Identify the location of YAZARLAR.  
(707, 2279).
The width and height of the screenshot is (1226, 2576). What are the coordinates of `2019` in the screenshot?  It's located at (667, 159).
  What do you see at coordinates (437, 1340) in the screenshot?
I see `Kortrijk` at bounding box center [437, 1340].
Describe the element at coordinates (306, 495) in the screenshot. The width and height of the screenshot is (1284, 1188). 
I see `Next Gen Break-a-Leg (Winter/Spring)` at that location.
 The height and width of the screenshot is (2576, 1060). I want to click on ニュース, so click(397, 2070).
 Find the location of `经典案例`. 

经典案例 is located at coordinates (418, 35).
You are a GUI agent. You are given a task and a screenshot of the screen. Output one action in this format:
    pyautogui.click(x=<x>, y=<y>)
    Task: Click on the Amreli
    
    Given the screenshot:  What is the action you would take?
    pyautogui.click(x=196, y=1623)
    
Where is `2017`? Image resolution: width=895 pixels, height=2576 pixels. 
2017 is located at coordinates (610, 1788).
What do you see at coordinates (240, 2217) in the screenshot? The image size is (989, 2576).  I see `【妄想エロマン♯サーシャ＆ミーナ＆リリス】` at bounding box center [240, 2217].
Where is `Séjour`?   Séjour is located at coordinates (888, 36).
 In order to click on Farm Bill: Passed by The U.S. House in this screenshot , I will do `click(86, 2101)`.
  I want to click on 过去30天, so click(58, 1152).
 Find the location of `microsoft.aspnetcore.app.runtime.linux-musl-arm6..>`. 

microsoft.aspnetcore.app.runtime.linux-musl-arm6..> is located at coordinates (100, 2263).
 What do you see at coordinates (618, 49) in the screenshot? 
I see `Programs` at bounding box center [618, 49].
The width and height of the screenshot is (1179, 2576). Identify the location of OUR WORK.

========================================================================

## What is required
Write the entire listing out again, word for word.

## Worked solution
Identify the location of YAZARLAR.  
(707, 2279).
The width and height of the screenshot is (1226, 2576). What are the coordinates of `2019` in the screenshot?  It's located at (667, 159).
  What do you see at coordinates (437, 1340) in the screenshot?
I see `Kortrijk` at bounding box center [437, 1340].
Describe the element at coordinates (306, 495) in the screenshot. The width and height of the screenshot is (1284, 1188). 
I see `Next Gen Break-a-Leg (Winter/Spring)` at that location.
 The height and width of the screenshot is (2576, 1060). I want to click on ニュース, so click(397, 2070).
 Find the location of `经典案例`. 

经典案例 is located at coordinates (418, 35).
You are a GUI agent. You are given a task and a screenshot of the screen. Output one action in this format:
    pyautogui.click(x=<x>, y=<y>)
    Task: Click on the Amreli
    
    Given the screenshot:  What is the action you would take?
    pyautogui.click(x=196, y=1623)
    
Where is `2017`? Image resolution: width=895 pixels, height=2576 pixels. 
2017 is located at coordinates (610, 1788).
What do you see at coordinates (240, 2217) in the screenshot? The image size is (989, 2576).  I see `【妄想エロマン♯サーシャ＆ミーナ＆リリス】` at bounding box center [240, 2217].
Where is `Séjour`?   Séjour is located at coordinates (888, 36).
 In order to click on Farm Bill: Passed by The U.S. House in this screenshot , I will do `click(86, 2101)`.
  I want to click on 过去30天, so click(58, 1152).
 Find the location of `microsoft.aspnetcore.app.runtime.linux-musl-arm6..>`. 

microsoft.aspnetcore.app.runtime.linux-musl-arm6..> is located at coordinates (100, 2263).
 What do you see at coordinates (618, 49) in the screenshot? 
I see `Programs` at bounding box center [618, 49].
The width and height of the screenshot is (1179, 2576). Identify the location of OUR WORK.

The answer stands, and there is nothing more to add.